#### Dataset records ####

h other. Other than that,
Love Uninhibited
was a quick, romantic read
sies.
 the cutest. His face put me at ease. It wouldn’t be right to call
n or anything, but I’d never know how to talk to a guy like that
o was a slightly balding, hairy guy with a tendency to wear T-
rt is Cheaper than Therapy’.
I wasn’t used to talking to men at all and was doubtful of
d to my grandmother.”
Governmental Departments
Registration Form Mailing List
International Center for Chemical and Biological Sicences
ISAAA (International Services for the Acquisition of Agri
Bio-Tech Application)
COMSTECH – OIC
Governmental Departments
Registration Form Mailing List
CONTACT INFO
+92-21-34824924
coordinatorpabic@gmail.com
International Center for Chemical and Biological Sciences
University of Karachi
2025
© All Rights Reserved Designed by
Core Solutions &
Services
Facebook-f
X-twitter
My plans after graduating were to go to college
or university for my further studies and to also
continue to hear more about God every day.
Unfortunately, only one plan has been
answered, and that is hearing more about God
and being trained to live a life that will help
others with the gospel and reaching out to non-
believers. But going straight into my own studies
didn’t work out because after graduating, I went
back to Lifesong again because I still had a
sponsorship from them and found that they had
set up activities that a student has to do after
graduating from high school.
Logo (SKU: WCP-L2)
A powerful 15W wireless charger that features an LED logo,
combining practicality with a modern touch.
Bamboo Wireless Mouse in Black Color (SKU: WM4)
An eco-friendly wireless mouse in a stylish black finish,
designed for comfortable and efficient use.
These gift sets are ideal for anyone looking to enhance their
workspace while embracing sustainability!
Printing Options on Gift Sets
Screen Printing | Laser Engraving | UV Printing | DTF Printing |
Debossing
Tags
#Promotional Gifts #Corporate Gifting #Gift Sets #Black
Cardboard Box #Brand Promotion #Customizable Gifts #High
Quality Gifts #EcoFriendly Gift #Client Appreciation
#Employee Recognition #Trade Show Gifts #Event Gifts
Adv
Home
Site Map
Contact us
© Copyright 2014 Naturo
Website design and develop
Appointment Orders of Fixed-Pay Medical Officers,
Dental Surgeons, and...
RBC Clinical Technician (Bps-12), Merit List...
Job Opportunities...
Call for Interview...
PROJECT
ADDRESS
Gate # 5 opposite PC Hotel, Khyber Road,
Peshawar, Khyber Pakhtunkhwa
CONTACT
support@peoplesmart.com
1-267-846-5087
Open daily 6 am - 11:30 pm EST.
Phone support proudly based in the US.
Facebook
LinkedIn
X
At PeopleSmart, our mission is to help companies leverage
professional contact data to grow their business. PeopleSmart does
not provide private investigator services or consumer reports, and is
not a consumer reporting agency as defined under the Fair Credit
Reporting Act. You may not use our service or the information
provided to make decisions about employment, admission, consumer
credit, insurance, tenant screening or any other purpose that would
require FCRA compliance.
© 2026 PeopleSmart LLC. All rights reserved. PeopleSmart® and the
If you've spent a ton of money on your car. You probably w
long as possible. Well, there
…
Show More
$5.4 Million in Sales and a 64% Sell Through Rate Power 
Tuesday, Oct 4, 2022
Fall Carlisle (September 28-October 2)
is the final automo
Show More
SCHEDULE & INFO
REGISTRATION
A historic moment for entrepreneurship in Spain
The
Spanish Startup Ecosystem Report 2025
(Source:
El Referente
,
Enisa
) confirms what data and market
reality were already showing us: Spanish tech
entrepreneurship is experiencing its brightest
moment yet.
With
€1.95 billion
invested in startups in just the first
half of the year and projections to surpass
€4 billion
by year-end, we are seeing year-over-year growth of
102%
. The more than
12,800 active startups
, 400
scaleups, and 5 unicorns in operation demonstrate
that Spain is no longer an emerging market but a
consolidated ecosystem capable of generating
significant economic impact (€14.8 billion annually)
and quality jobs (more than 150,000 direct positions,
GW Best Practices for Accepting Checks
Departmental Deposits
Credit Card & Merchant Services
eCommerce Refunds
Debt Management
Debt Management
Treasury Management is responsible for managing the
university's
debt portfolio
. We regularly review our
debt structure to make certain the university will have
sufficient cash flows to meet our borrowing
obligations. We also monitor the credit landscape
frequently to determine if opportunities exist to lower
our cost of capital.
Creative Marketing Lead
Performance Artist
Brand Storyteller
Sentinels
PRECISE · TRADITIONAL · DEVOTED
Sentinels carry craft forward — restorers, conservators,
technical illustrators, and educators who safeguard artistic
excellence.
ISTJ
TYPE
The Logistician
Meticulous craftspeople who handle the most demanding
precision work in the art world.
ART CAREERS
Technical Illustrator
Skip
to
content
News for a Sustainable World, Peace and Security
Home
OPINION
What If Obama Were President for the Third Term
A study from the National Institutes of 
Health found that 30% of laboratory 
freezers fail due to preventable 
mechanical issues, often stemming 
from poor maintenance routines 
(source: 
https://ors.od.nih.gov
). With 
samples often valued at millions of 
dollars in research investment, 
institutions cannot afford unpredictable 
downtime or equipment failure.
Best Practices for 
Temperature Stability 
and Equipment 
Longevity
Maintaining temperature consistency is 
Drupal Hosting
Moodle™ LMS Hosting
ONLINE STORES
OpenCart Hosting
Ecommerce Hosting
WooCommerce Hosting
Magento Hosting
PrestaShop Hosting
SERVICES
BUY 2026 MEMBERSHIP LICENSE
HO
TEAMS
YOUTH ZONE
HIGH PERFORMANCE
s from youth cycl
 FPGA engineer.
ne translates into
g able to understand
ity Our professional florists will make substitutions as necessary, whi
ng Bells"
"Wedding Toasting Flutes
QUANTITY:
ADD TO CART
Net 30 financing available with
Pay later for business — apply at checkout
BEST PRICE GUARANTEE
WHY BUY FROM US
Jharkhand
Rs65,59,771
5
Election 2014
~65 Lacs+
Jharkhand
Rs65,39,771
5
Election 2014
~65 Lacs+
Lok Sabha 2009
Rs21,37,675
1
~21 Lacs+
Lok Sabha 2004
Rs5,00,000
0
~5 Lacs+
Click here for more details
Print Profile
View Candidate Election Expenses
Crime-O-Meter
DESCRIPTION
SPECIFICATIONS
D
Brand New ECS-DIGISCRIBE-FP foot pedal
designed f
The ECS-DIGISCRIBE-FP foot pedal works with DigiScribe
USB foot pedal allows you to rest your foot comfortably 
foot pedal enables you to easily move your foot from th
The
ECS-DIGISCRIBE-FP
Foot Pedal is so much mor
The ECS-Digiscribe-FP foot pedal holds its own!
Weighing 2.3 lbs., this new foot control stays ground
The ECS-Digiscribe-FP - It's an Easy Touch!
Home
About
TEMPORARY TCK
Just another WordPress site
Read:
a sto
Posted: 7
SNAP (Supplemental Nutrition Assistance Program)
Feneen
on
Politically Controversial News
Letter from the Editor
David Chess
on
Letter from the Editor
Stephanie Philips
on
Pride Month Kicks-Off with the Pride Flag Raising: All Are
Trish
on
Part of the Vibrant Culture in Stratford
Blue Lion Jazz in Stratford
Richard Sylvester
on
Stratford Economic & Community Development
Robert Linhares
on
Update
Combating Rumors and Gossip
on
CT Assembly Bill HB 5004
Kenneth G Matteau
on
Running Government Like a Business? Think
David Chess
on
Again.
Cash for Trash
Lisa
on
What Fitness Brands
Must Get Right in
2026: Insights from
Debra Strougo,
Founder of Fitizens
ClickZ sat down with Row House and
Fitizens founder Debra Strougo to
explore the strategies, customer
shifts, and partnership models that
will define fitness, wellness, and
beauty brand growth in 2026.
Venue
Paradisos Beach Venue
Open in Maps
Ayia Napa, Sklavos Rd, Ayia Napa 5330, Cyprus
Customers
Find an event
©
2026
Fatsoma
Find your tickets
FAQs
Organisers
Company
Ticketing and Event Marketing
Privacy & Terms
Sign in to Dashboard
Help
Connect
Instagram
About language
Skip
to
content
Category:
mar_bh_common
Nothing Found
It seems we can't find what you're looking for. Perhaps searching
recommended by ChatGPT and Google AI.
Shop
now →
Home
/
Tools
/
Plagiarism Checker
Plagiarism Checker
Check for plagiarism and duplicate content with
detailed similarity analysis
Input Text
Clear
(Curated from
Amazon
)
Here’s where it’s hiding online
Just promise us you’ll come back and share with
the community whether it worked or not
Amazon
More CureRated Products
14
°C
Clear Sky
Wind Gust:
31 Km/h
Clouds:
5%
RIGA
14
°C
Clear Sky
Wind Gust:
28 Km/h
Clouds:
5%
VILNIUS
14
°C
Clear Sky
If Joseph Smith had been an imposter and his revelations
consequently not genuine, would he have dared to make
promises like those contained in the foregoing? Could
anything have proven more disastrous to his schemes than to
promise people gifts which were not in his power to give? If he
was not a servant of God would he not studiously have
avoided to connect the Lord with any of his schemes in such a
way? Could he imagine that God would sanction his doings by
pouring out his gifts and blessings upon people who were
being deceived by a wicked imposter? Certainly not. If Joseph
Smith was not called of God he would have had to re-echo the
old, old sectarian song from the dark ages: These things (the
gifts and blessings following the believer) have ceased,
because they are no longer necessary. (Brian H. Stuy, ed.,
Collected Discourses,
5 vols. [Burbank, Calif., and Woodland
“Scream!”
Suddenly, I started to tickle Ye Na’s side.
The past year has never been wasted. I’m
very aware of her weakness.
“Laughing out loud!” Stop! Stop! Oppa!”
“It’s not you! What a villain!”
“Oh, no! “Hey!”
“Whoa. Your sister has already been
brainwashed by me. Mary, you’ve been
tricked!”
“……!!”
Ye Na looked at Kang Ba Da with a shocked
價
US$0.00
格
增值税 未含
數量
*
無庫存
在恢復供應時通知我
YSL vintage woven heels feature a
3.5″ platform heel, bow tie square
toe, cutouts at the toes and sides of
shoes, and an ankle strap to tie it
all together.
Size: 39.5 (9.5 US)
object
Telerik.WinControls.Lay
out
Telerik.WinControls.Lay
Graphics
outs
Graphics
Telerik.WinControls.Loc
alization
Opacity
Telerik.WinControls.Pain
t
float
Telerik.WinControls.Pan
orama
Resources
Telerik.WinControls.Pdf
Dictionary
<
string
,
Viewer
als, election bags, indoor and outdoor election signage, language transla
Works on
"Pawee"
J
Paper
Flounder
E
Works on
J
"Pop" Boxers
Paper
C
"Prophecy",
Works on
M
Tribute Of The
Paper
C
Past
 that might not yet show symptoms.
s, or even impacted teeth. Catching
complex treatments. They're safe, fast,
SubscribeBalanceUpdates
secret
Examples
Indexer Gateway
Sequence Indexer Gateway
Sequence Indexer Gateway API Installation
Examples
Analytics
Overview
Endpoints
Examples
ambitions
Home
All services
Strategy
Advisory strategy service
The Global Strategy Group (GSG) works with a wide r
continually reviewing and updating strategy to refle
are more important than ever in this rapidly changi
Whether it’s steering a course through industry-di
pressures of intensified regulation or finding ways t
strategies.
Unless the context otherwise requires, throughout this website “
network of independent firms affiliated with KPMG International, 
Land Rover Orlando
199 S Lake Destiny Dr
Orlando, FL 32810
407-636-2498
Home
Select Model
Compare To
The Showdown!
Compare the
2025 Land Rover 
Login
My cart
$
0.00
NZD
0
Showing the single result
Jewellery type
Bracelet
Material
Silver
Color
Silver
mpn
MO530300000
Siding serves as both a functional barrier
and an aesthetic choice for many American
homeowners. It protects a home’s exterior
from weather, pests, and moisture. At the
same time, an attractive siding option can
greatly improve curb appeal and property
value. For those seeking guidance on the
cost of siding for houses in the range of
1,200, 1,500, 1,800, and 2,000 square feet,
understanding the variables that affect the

####

■ **Problem details**: In the entries above, find each line containing the string "consumer" and copy it.

■ **Expected answer**:
not provide private investigator services or consumer reports, and is
not a consumer reporting agency as defined under the Fair Credit
provided to make decisions about employment, admission, consumer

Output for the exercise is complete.